ImperialCollegeLondon / pyrealm

Development of the pyrealm package, providing an integrated toolbox for modelling plant productivity, growth and demography using Python.
https://pyrealm.readthedocs.io/
MIT License
19 stars 8 forks source link

Array api compatability implementation #269

Open j-emberton opened 1 month ago

j-emberton commented 1 month ago

The array api standard makes it feasible to take advantage of increased interoperability between array libraries. This means that a single array based code can efficiently be deployed that is agnostic to the underlying array type i.e. the arrays can be of numpy, cupy, dask, jax, or any other array api compliant standard. This makes it simple to upgrade a code that is organised around Numpy (single threaded cpu) and deploy this in multithreaded CPU (e.g Dask), or alternative architecture (e.g. CUDA GPU) scenarios. This approach also allows use of lazy evaluation (DASK, JAX) vs eager evaluation (Numpy), and (in principle) Just in Time compilation (JAX).

Details on it aims, implementation and stakeholder scan be found here: Array API

The array_api_compat library has been developed to act as a common interface which simplifies the practical implementation of this intent. This library provides a pure python wrapper which provides aliases and helper functions. Array API compat

There aren't many alternatives to this approach that capture both speedup through CPU parallelisation and GPU support while maintaining an interface which is similar to pure Numpy.
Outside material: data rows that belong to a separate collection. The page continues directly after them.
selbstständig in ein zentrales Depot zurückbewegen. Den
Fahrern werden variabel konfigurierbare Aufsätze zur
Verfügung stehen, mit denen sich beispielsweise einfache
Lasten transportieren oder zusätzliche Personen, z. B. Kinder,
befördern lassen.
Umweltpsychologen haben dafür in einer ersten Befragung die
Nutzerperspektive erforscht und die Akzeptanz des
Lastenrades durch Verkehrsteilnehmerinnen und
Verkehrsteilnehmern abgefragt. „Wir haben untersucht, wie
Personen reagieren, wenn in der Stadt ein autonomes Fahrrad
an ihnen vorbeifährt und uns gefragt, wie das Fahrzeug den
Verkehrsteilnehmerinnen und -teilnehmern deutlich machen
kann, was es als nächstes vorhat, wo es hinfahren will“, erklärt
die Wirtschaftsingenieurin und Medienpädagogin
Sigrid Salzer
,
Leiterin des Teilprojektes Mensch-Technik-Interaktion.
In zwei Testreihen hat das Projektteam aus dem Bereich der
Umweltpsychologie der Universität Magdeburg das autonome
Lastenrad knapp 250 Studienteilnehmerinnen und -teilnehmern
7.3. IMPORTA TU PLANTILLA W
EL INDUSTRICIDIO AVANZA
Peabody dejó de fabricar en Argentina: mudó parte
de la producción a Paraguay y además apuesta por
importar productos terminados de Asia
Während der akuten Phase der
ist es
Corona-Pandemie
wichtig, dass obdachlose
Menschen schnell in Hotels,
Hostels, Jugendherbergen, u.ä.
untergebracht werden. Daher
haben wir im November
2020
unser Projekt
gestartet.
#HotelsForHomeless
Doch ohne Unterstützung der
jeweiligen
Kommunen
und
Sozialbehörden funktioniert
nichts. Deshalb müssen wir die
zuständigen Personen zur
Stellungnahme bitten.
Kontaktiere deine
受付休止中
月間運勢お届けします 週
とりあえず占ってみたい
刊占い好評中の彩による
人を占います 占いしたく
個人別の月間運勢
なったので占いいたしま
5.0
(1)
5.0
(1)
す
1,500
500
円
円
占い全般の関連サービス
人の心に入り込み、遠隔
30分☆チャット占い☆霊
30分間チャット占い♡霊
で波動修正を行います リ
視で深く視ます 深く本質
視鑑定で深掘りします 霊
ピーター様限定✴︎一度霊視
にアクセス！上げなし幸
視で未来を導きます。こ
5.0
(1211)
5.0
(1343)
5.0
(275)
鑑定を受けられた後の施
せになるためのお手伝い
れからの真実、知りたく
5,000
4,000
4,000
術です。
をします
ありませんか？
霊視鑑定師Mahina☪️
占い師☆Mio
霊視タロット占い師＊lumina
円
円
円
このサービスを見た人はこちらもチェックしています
Dependencies: We wouldn't need to add any extra array libraries as hard dependencies. They can just be used on an 'if available' basis. We will want to keep Numpy as the default array processing lib.

Challenges: Identifying which parts of the code are naturally agnostic to where they are processed, and which are constrained to the CPU (e.g. file I/O). We might need to add in checks to move objects in memory to the required device if needed (e.g. if processing on CUDA GPU is requested). The array_api_compat lib adds .device and .to_device functionality to make this simple (hopefully).

I've added a code snippet to demo an example of how this can be implemented and how this leads to array type interoperability. At the core is the namespace query which is able to evaluate which array implementation is being passed to the function and then use the correct array function (matmul in this case) implementation (i.e the numpy version, the dask version etc) to complete the required operation. Simple scalar operations on arrays or basic array element multiplication can be done as normal I think.

Any changes we make should be fully backwards compatible as they extend the functionality of any function or class, rather than modifying it. All tests can remain the same.

from array_api_compat import array_namespace
import array_api_compat.numpy as np
import array_api_compat.torch as torch
from numpy.typing import NDArray
from array_api_compat.torch import Tensor
from typing import Union

APIArray = Union[NDArray,Tensor]

def function(x: APIArray, y: APIArray):

    #determine the namesapce
    xp = array_namespace(x, y)

    # Now use xp as the array library namespace
    return xp.matmul(x,y)

def set_backend(backend):

    if backend == "numpy":
        return np
    elif backend == 'torch':
        return torch
    else:
        raise ValueError

backend = set_backend("numpy")

a = backend.asarray([(1,2,3), (4,5,6)])

b = backend.asarray([(1,2), (3,4), (5,6)])

c = function(a, b)

print(c)